The human immune system is the body's fundamental nerve center of defense. It also keeps a close protective watch over the activities and conditions of the body's organ systems at the cellular level. It is a system constituted by organ structures and the integrative biological mechanisms that they employ in order to identify external stimuli and prevent life-threatening pathogens, infected cells, or tumors from harming the body. The immune system launches an attack on a foreign intruder that often sabotage and cause destruction inside the body-disrupting the activities of the vital organs, attacking good cells and leaving the body vulnerable to sickness or debilitating ailments.
Simply put, the immune system prevents invaders from disturbing the human body and putting it in peril.
The primary aim is to protect the human body and preserve biological homeostasis among the organ systems. A foreign intruder from without cause instability to the biological systems of the body's internal environment and the immune system for its part is primed to be sensitive to even the slightest change happening deep within the human body. The immune system are like patrolling watchmen that keep an eye on the vicinity and are ready to defend the body when a perceived threat is identified and the type of response relative to the nature of the invading intruder is determined. When the system is alerted, they build a defensive barricade-antibodies, for example-that combat a bacterium, virus or even a tumor cell. This mode of defensive strike is highly organized in a controlled way for the immune system specifically targets only alien intruders that mean harm to the body or infected cells that can harm other healthy cells.

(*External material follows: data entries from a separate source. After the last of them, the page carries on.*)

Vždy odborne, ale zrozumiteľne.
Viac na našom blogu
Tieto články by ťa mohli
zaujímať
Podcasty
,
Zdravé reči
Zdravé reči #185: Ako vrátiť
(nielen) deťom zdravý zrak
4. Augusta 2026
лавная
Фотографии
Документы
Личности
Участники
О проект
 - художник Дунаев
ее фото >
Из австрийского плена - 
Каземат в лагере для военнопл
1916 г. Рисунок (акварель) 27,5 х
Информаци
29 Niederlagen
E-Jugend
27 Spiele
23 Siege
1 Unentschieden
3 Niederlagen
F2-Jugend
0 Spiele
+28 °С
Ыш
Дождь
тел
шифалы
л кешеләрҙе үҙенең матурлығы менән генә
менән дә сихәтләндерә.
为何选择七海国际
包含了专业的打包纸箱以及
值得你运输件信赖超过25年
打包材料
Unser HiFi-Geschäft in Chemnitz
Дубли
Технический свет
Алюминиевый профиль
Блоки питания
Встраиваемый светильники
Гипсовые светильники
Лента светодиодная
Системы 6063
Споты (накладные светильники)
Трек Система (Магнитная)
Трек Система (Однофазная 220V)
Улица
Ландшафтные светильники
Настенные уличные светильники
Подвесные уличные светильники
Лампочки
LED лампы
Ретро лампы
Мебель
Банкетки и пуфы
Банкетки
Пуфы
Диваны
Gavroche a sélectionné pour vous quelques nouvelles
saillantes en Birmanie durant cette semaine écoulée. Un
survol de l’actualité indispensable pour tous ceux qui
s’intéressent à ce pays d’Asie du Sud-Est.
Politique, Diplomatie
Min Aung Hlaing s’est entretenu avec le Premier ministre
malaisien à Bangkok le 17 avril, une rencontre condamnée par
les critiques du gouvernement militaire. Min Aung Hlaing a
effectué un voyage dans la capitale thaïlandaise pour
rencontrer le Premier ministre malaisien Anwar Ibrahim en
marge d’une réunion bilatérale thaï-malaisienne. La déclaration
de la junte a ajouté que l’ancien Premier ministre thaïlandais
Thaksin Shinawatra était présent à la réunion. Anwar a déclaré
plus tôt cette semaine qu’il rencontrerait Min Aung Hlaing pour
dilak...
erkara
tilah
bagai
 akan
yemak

The destruction of healthy cells in the body is linked to the disastrous onslaught of diseases that are debilitating to human health and even fatal to human life. Many of these illnesses such as tuberculosis (or bacterial infection of the lungs) and AIDS (or Acquired Immune deficiency Syndrome) are highly infectious and wreak havoc to human populations at epidemic proportions. Viruses are molecular parasites that take over the human body and even mutate into several strains that can withstand the most advanced or powerful clinical drug designed to quell them. Some viruses in addition cause types of cancers such as in the case of cervical cancer due to Human Papillomavirus (HPV) infection. Cancerous cells, for their part, are wily enough to play tricks on the human body by flying under the system's radar so to speak and quietly yet rapidly replicating undetected.
The system's significance to human life is so vital and critical that modern science is driven to develop the best technology and pharmaceutical medicine that work with the natural autoimmune response of the body particularly in times of crisis.